Popon menjelaskan bahwa program Tapera akan sangat memberatkan buruh, mengingat saat ini dengan upah yang rendah, pekerja sudah dibebani dengan potongan iuran BPJS, termasuk Jaminan Hari Tua (JHT), Jaminan Pensiun, dan Jaminan Kesehatan.
“Belum lagi banyak buruh yang penghasilannya sudah sangat berkurang karena harus membayar cicilan kredit ke lembaga keuangan, seperti cicilan kendaraan dan Kredit Pemilikan Rumah (KPR),” katanya.
“Serta membayar cicilan lain sebagai dampak dari rendahnya upah yang diterima, sementara kebutuhan hidup setiap bulannya terus bertambah dan semakin naik harganya,” lanjutnya.
Ia menegaskan bahwa penerapan program yang tertuang dalam Peraturan Pemerintah (PP) No 21 Tahun 2024 ini hanya akan menambah deretan penderitaan bagi kaum buruh. Menurut Popon, jika pemerintah memang berniat baik untuk mendorong kepemilikan rumah bagi rakyat kecil, termasuk buruh berpenghasilan rendah, seharusnya mereka disubsidi oleh pemerintah.
“Bukan malah dipaksa untuk mensubsidi negara dalam membiayai program pemerintah dengan embel-embel Tabungan Perumahan Rakyat,” tegasnya.
Popon menyarankan bahwa jika pemerintah benar-benar memiliki itikad baik untuk mendorong kepemilikan rumah, program ini seharusnya bersifat sukarela, bukan dipaksakan.
“Dengan pendapatan mereka yang sudah kecil tanpa dipotong iuran Tapera saja sudah berat menanggung beban kebutuhan hidup yang semakin hari semakin tinggi,” tambahnya.
Dia menduga bahwa paksaan untuk membayar iuran Tapera ini adalah upaya pemerintah untuk menutupi defisit keuangan negara demi program-program baru yang membutuhkan anggaran besar, seperti makan siang dan minum susu gratis.
“Dan hal yang sangat kontraproduktif dari Program Tapera ini adalah bagi mereka kalangan buruh yang notabenenya upahnya masih rendah dan sudah memaksakan diri mendapatkan rumah dengan cara Kredit Pemilikan Rumah (KPR) dari lembaga perbankan,” tuturnya.
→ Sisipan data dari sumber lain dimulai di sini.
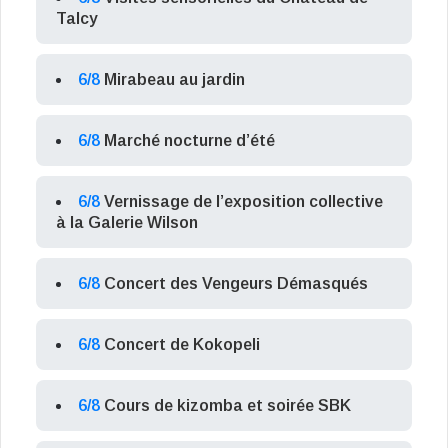
Talcy
6/8
Mirabeau au jardin
6/8
Marché nocturne d’été
6/8
Vernissage de l’exposition collective
à la Galerie Wilson
6/8
Concert des Vengeurs Démasqués
6/8
Concert de Kokopeli
6/8
Cours de kizomba et soirée SBK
“Sehingga kalau mereka dipaksa lagi oleh negara untuk membayar Tapera, sebenarnya program ini untuk siapa? Dan pastinya jika dilanjutkan, akan menimbulkan risiko pemiskinan terhadap kaum buruh yang notabenenya upahnya masih rendah,” lanjutnya.
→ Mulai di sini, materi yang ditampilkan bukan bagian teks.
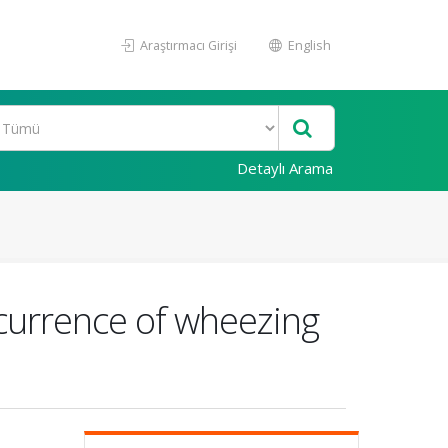
Araştırmacı Girişi
English
Detaylı Arama
recurrence of wheezing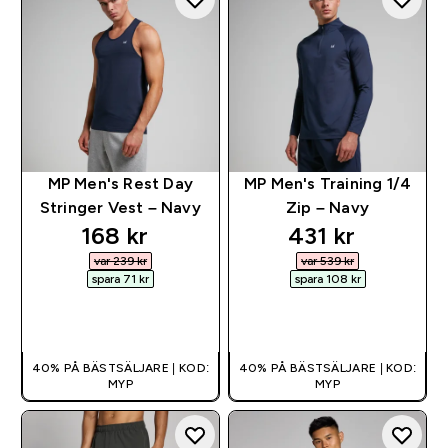
MP Men's Rest Day
MP Men's Training 1/4
Stringer Vest – Navy
Zip – Navy
discounted price
discounted pr
168 kr‎
431 kr‎
var 239 kr‎
var 539 kr‎
spara 71 kr‎
spara 108 kr‎
SNABBKÖP
SNABBKÖP
40% PÅ BÄSTSÄLJARE | KOD:
40% PÅ BÄSTSÄLJARE | KOD:
MYP
MYP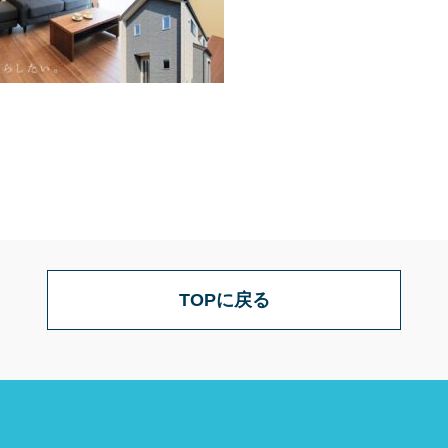
TOPに戻る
Dengan demikian, Popon dan Pimpinan Cabang Federasi Serikat Pekerja Tekstil, Sandang, dan Kulit – Serikat Pekerja Seluruh Indonesia (FSP TSK SPSI) Kabupaten Sukabumi mendesak pemerintah untuk membatalkan pemberlakuan Tapera.
“Yang mewajibkan pekerja atau buruh untuk membayar iuran Tapera sebesar 2,5% dari upah dan pengusaha sebesar 0,5% dari upah, karena sekali lagi jika dipaksakan hanya akan semakin menambah deretan penderitaan bagi kaum buruh,” pungkasnya.